Casino Christian School (incorporating both Casino Christian Primary School and Casino Christian High School) is a non-Government Christian school located in North Casino, New South Wales, Australia, providing education to boys and girls from Kindergarten to Year 12.

History

Small beginnings (1993-1994) 
In 1993, a group of Christian parents had the idea to start up a local Christian school somewhere in the Casino/Richmond Valley area. The first meeting discussing this idea happened with about ten families not too long after.

Three Christian businessmen had been putting money into a fund to go towards inter-denominational Christian activities in the Casino area. This money ended up going towards the school.

After a long period of discussion and planning, local doctor Bruce King donated eight acres (three hectares) of land to and for the school, and a local builder offered to do all the earth-moving required on the school's land.

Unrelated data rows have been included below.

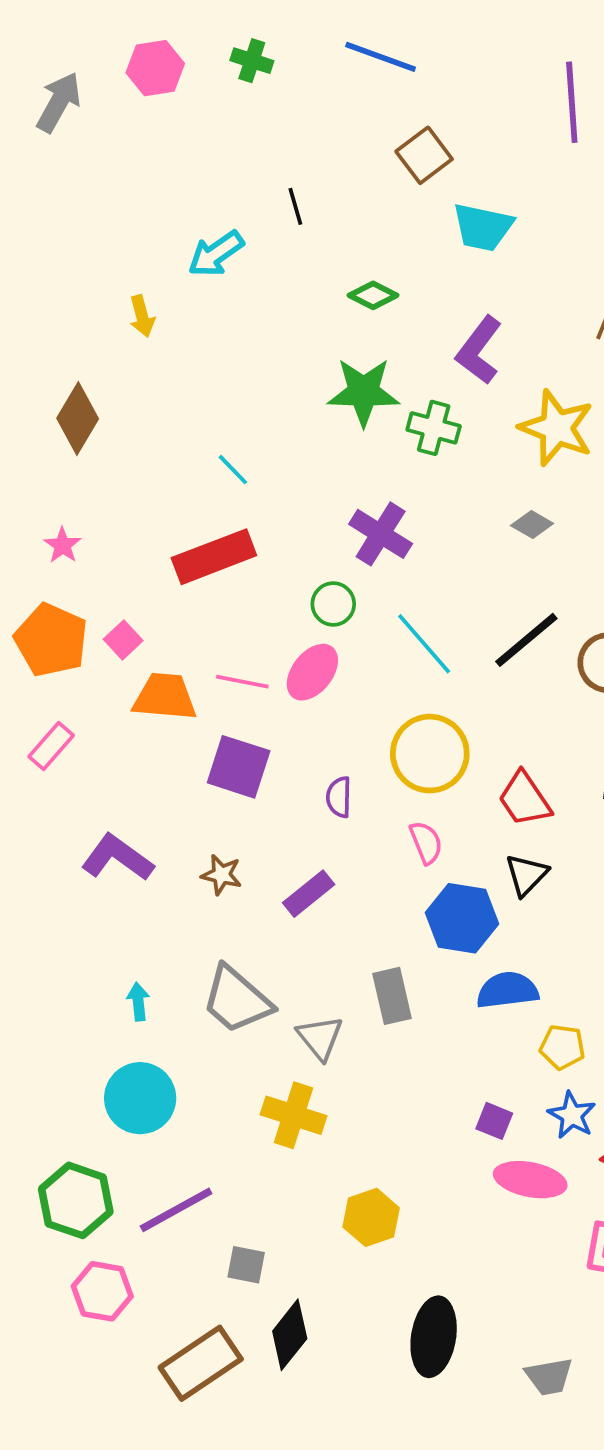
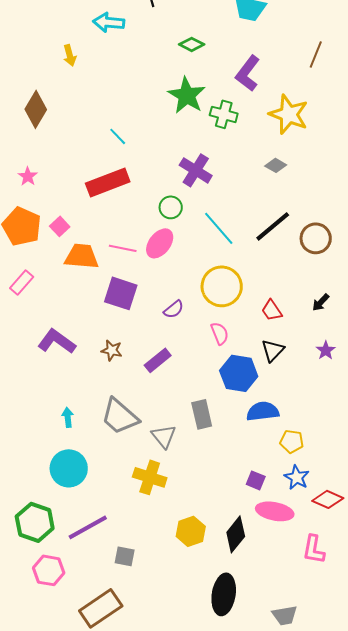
cyan arrow: (216, 254) -> (109, 22), turned 40
green star: (364, 392) -> (187, 95), turned 30
purple semicircle: (339, 797) -> (174, 309), turned -130
red trapezoid: (524, 799) -> (272, 310), size x0.7
black diamond: (290, 1335) -> (236, 534), moved

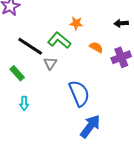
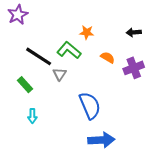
blue arrow: (90, 126) -> (101, 140), turned 50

A local retired builder offered to build the very first building, but the Christian mission, Mobile Mission Maintenance, stepped in and helped too.

This first building now serves as:
 the main toilet block
 canteen
 staff room
 high school English room
 library
 librarian's office
 teachers resource room

First five years (1995-1999) 
In 1995, the school opened with fifty-five students enrolled, ranging from Kindergarten to Year 6. Peter Robinson was the founding principal and served as this until 1999. Robinson taught Years 3 to 6, Miss Shelley Evans taught Kindy to Year 2 by Term 2, Mrs. Livingstone was employed to teach Years 3 and 4.

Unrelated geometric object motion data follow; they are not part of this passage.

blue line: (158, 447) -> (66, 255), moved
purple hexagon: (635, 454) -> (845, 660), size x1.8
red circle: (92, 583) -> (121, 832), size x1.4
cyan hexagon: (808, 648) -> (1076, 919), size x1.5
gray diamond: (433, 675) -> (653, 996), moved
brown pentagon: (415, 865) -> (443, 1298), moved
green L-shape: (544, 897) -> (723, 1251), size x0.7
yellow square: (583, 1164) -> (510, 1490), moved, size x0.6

In 1996 numbers had increased quickly to over 75. A second building needed to be built urgently, which was done by another local man and his team with the help of Government Funding.

This second building now serves as (since 2008):
 Kindergarten/Year 1 classroom
 Year 2/Year 3 classroom
 Year 4/Year 5 classroom
 Year 5/Year 6 classroom
 SOLD rooms
 Primary art area

Also in 1999, Peter Robinson stepped down as school principal but has continued teaching in the school. Ern Case then took over the role and he retired after serving for 10 years. His replacement who commenced in January 2009 is Phil Johnson.

The High School Begins (2000-2003) 
In 2000 the Casino Christian High School began with the inaugural Year 7 class. The third building started to be constructed, which became the high school building and new administration offices. From 2001 to 2003, Years 8-10 were added, and the inaugural class graduated in 2003.

This building now serves as:
 History Room (where History, Geography, PDHPE and Biblical Studies are taught)
 Computer Room (where Computers, Mathematics and Commerce are taught)
 Food Tech Room (where Food Technology, LOTE and PDHPE are taught)
 Science Laboratory (where Science and Mathematics are taught)

2004 to the present day 
In 2005, a combined outdoor sports court of three tennis courts, two basketball courts, and two netball courts was built after many years of planning.

In 2007, approval for a new fourth building was given and in early 2008 construction began. This building was completed towards the end of 2008 and consists of new Technology, Music, and Art rooms. Commenced in late 2010 are another two buildings which are the new bigger Library and the Multi-Purpose Centre. In 2012 another building was added consisting of new toilets and change rooms for the high school and separate automotive and woodwork rooms. 

There are many minor projects underway including covered walkways, a new school entry, and a children's adventure playground.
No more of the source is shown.